Figure 2. First regenerative therapy using the modified papilla preservation technique.
(a) Debridement of the root surface and defect. (b) Application of combined enamel matrix derivative and deproteinized bovine bone mineral. (c) Coverage with a resorbable membrane. (d) Flap closure. (e) Primary closure was achieved at 2 weeks postoperatively. Splinting was performed immediately after surgery.
Second Regenerative Procedure
At the one-year postoperative evaluation, a 5 mm pocket with positive bleeding on probing persisted. Additionally, excessive occlusal force has persisted on the left maxillary canine while guiding mandibular movement to the lateral side. We provided provisional restoration on the left mandibular first premolar to distribute lateral guidance between the left maxillary canine and the left maxillary first premolar (Figures 3a, 3b). Subsequently, we performed a second regenerative procedure on the palatal side using M-PPT, EMD, and DBBM (Figures 4a-4e). The tooth remained splinted to the adjacent teeth for six months postoperatively, as in the initial regenerative therapy.
Figure 3. Crown morphology modification to distribute lateral guidance.
(a) Pre-treatment lateral view showing concentrated forces on the left maxillary canine. (b) Post-treatment view showing crown morphology modification of the left mandibular first premolar to distribute lateral guidance to the left maxillary canine and the left maxillary first premolar.
Figure 4. Second regenerative therapy on the palatal aspect.
(a) Granulation tissue was observed. (b) Debridement was performed. (c) Application of combined enamel matrix derivative and deproteinized bovine bone mineral. (d) Flap repositioning. (e) Primary closure was achieved at two weeks postoperatively.

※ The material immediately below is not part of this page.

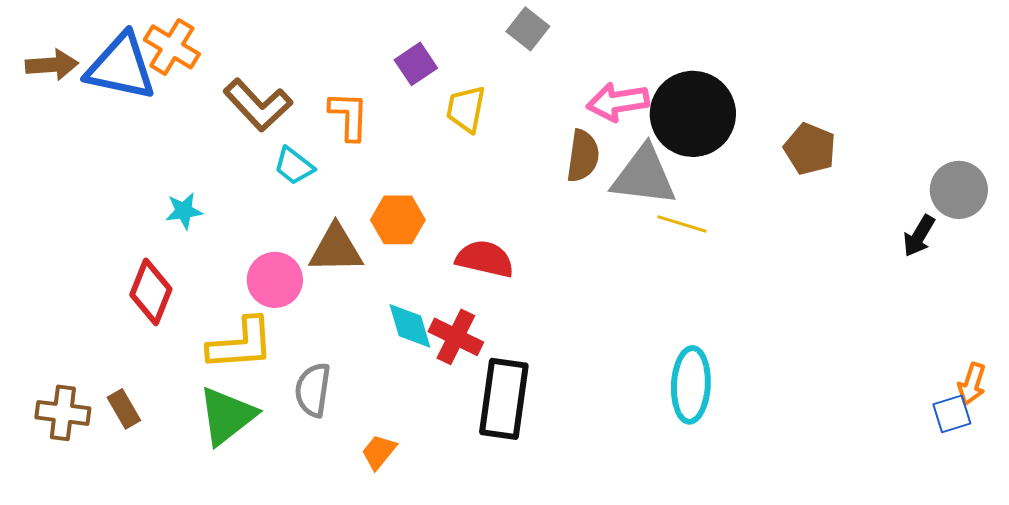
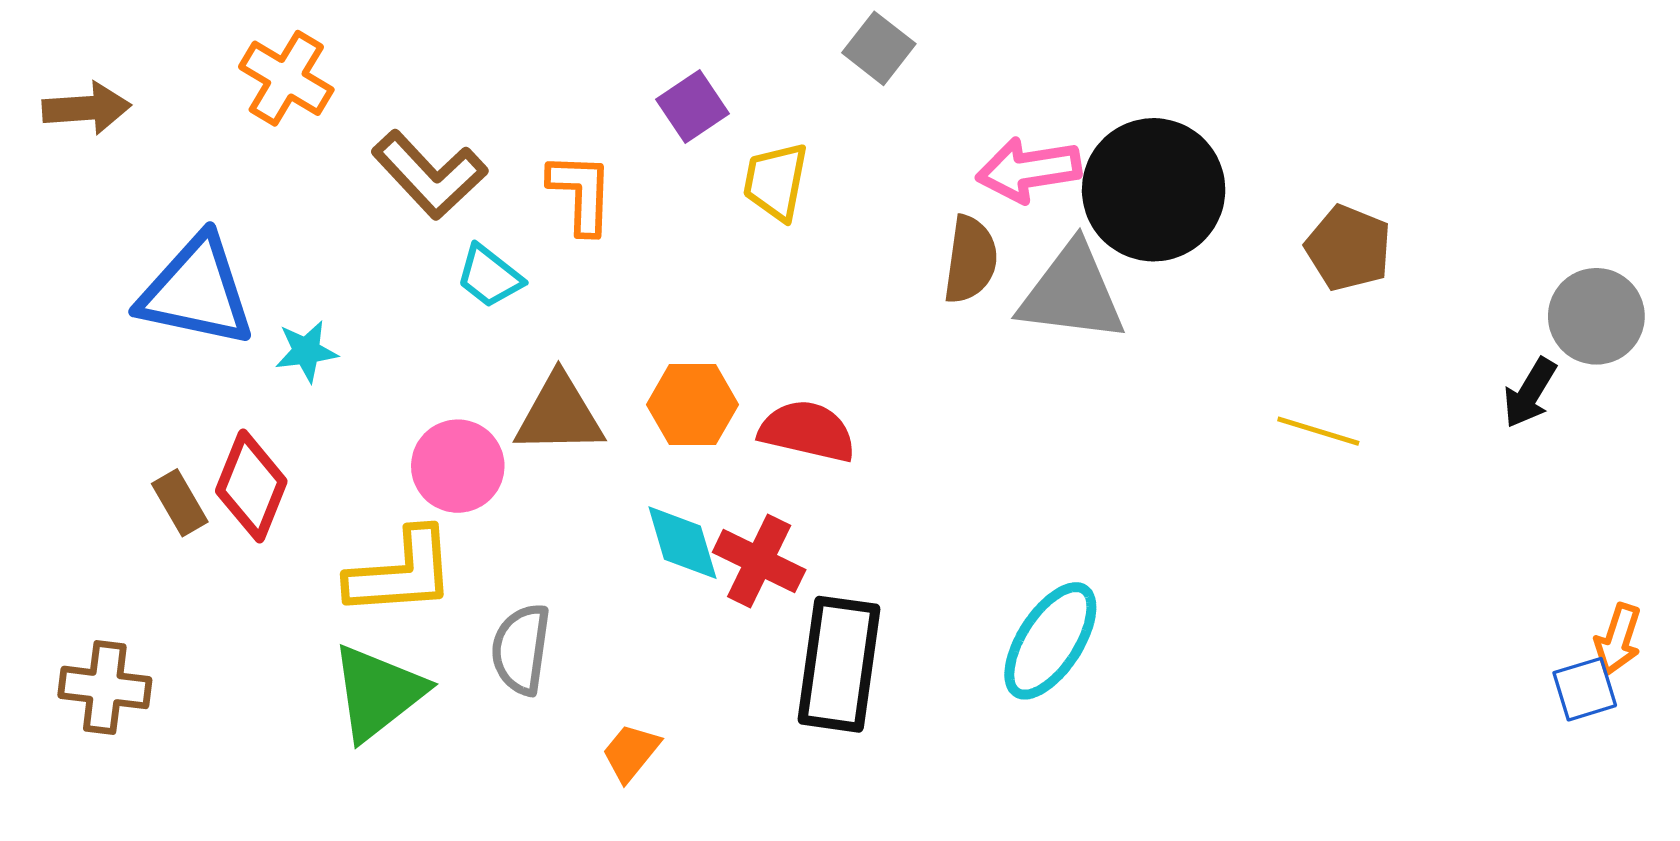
blue triangle: (121, 67) -> (196, 291), moved
orange hexagon: (398, 220) -> (692, 405), moved
yellow line: (682, 224) -> (1318, 431), moved
cyan ellipse: (691, 385) -> (1050, 641), moved, turned 30
brown rectangle: (124, 409) -> (180, 503), moved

Splinting was performed immediately after surgery.
Postoperative Management
Occlusal adjustments and splint evaluations were conducted at one-month postoperative follow-up visits after both regenerative surgeries. To address root exposure, we performed a subepithelial connective tissue graft (Figures 5a-5c).

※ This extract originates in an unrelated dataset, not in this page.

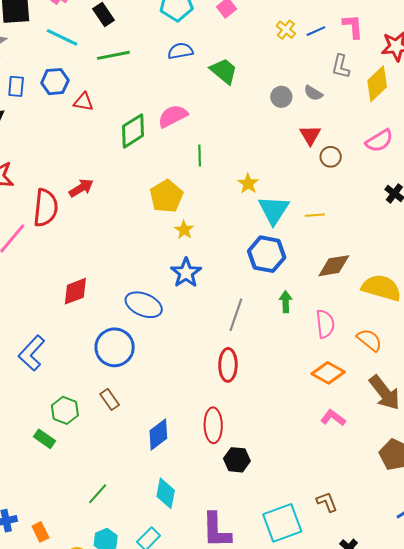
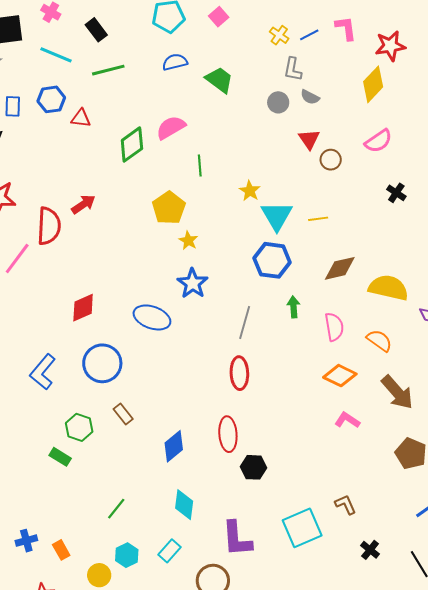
gray L-shape: (341, 67) -> (293, 69), moved
blue circle: (115, 347) -> (102, 363), moved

Figure 5. Root coverage using subepithelial connective tissue grafts.
(a) Trapezoidal flap design and partial-thickness flap elevation. (b) Connective tissue graft placement. (c) Immediate postoperative view.
Outcome
At eight years following the second regenerative therapy and more than seven years into supportive periodontal therapy (SPT), the periodontal tissues remained stable without signs of inflammation. Long-term stability was evident (Figures 6a, 6b, Table 1), as demonstrated by reduced probing depths, improved clinical attachment levels, and radiographic evidence of bone fill.
Figure 6. Long-term follow-up at eight years after treatment.

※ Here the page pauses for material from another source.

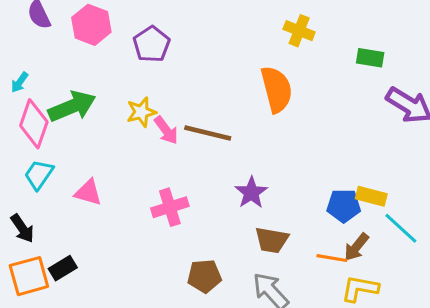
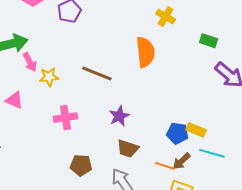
yellow star: (141, 112) -> (49, 77), moved
pink arrow: (166, 130) -> (30, 62), moved
cyan line: (401, 228) -> (212, 153), turned -35

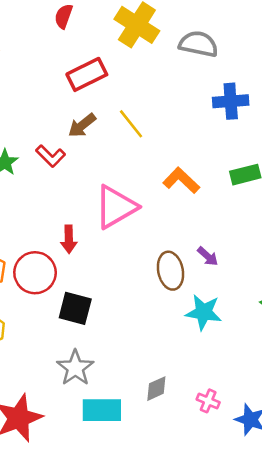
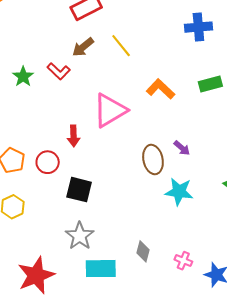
red circle: (35, 273) -> (48, 162), size x0.7
gray diamond: (156, 389) -> (143, 251), turned -50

(a) Labial view showing stable gingival margins with no signs of inflammation. (b) Radiographic view confirming the maintenance of bone level and periodontal health.
Case 2
Severe Periodontal Defect in the Maxillary Canines With Secondary Occlusal Trauma
A 55-year-old, non-smoking woman presented to our dental office with the chief complaint of gingival swelling. Her dental history included orthodontic treatment and previous periodontal therapy. She had no relevant medical history, including diabetes, autoimmune diseases, and osteoporosis.
Clinical Examination
Our examination revealed gingival recession on the labial aspect of the left maxillary canine and incisors and loss of interdental papillae. We detected a periodontal pocket exceeding 10 mm on the mesiopalatal aspect of the left maxillary canine while 3 mm periodontal pockets were observed on the labial aspects. The tooth exhibited premature contact and grade II mobility (Figure 7a, Table 2). Peri-apical radiography indicated bone resorption extending near the apex of the left maxillary canine (Figures 7b, 7c). Pulp vitality testing revealed a normal response.
Table 2. Periodontal parameters at baseline and five years post-surgery.
PPD: probing pocket depth, CAL: clinical attachment level
| Baseline | 5 years | ||||||
| Tooth number | #23 | #23 | |||||
| Mesial | Distal | Mesial | Distal | ||||
| PPD | Labial | 10 | 3 | 3 | 3 | 2 | 3 |
| Palatal | 10 | 10 | 8 | 3 | 3 | 2 | |
| CAL | Labial | 14 | 5 | 8 | 4 | 2 | 4 |
| Palatal | 14 | 12 | 10 | 5 | 5 | 3 | |
| Mobility | Ⅱ | 0 | |||||
Figure 7. Clinical presentation of left maxillary canine and adjacent teeth at the initial examination.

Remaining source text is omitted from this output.